> ASSIGNMENT:
The answer is to be the data that follows, transcribed exactly, minus its pictures.

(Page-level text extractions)
++++++++++

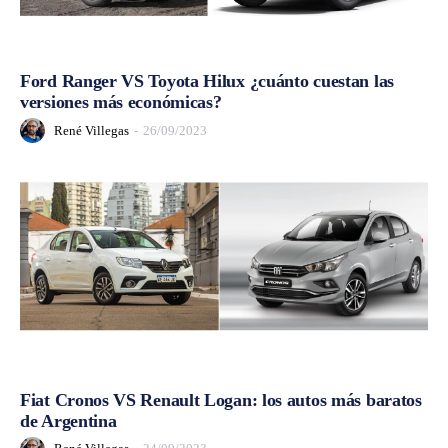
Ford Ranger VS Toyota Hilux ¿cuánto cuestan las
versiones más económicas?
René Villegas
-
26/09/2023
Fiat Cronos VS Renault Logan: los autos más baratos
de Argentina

++++++++++

> OUTPUT OF THE EXERCISE:
Ford Ranger VS Toyota Hilux ¿cuánto cuestan las
versiones más económicas?
René Villegas
-
26/09/2023
Fiat Cronos VS Renault Logan: los autos más baratos
de Argentina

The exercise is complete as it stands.